# 🔬 Data exploration and preparation
In this notebook, we'll examine the dataset and create a subset of it for further analysis. The dataset was relatively clean when downloaded, though we addressed some problematic delimiter issues for you. If you're interested in tackling these issues firsthand, the original dataset is available at the [Book-Crossing Dataset](http://www2.informatik.uni-freiburg.de/~cziegler/BX/).

### 1. Loading the data
Load the three datasets and explore the data.


In [64]:
import pandas as pd
df_ratings = pd.read_csv('data/BX-Book-Ratings.csv', sep=';', encoding='latin-1')
df_books = pd.read_csv('data/BX-Books.csv', low_memory=False, sep=';', encoding='latin-1')
df_users = pd.read_csv('data/BX-Users.csv', low_memory=False, sep=';', encoding='latin-1')

### 2. Cleaning the data
Ensure that all reviews are linked to a book. Investigate whether there are any reviews that lack a corresponding book or user. Verify the accuracy of author names and identify any anomalies, such as users who have submitted an unusually high number of reviews. Describe the process you followed to clean the data.

In [65]:
#Ensure that all reviews are linked to an existing book
df_merged_book = pd.merge(df_ratings, df_books, on='ISBN', how='inner')
print('There are', len(df_ratings), 'different ratings in the database, while there are', len(df_merged_book), 'reviews of existing books.')
#So some books are not existing

#Ensure that all reviews are linked to an existing user
df_merged_user = pd.merge(df_ratings, df_users, on='User-ID', how='inner')
print('There are', len(df_ratings), 'different ratings in the database, while there are', len(df_merged_user), 'reviews of existing users.')
#So all users exists

#Find missing values
df_ratings.isna().sum() #No missing values
df_books.isna().sum()   #In total 6 missing values for the Author, Publisher and Large Image URL
df_users.isna().sum()   #In total 110762 missing values for the variable Age

#Frequency
df_ratings['User-ID'].value_counts()    #There is one user who gave over thousand ratings, namely User-ID = 11676

There are 1149779 different ratings in the database, while there are 1031175 reviews of existing books.
There are 1149779 different ratings in the database, while there are 1149779 reviews of existing users.


User-ID          0
Location         0
Age         110762
dtype: int64

### 3. Subsetting the data
The publication accompanied with this dataset [Improving Recommendation Lists Through Topic Diversification](http://www2.informatik.uni-freiburg.de/~cziegler/BX/WWW-2005-Preprint.pdf) by Cai-Nicolas Ziegler, Sean M. McNee, Joseph A. Konstan, Georg Lausen; describes the process of subsetting (condensation steps) the dataset as follows (p5): 

> Hence, we discarded all books missing taxonomic descriptions, along with all ratings referring to them. Next, we also removed book titles with fewer than 20 overall mentions. Only community members with at least five ratings each were kept. 
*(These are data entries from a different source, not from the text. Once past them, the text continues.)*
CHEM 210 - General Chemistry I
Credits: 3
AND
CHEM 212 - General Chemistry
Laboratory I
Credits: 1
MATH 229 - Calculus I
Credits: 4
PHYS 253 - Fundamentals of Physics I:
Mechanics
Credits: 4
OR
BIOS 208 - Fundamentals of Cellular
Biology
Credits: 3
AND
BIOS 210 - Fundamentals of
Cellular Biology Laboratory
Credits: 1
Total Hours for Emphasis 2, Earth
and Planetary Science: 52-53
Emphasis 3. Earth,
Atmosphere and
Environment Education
Investigate the significance of these parameters for the dataset as a whole. Additionally, decide whether to include implicit ratings (where Book-Rating equals 0) in your final dataset. Consider the potential consequences of this choice. Would you opt to exclude them prior to assessing other parameters, or would it be more appropriate to exclude them later?

Although the publication outlines the expected dimensions of the resulting dataset, it's acceptable if your findings vary at this stage.

In [71]:
#Drop review if rating is zero
df_ratings = df_ratings[df_ratings['Book-Rating'] != 0]
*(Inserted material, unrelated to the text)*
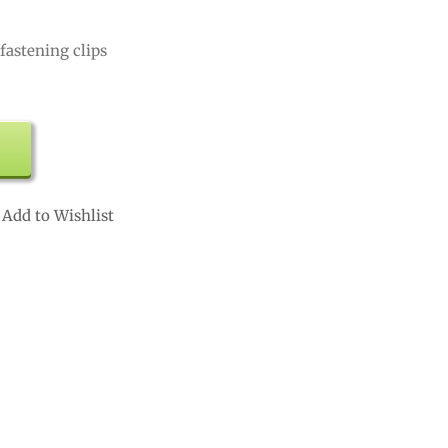
fastening clips
Add to Wishlist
#Remove titles with less than 20 mentions
ISBN_freq = df_ratings['ISBN'].value_counts() >= 20
df_ratings = df_ratings[df_ratings['ISBN']. isin(ISBN_freq[ISBN_freq].index)]
df_ratings['ISBN'].value_counts()   #to check

#Only keep members with at least five ratings
user_freq = df_ratings['User-ID'].value_counts() >= 5
df_ratings = df_ratings[df_ratings['User-ID']. isin(user_freq[user_freq].index)]
df_ratings['User-ID'].value_counts()   #to check


11676     1029
16795      234
95359      201
104636     163
153662     139
          ... 
117963       5
117553       5
228154       5
116599       5
276681       5
Name: User-ID, Length: 4238, dtype: int64

### 4. Extra step
Examine the `BX-Books.csv` file specifically for the book Robots and _Empire by Isaac Asimov_. Identify any issues you come across. Would you address these issues?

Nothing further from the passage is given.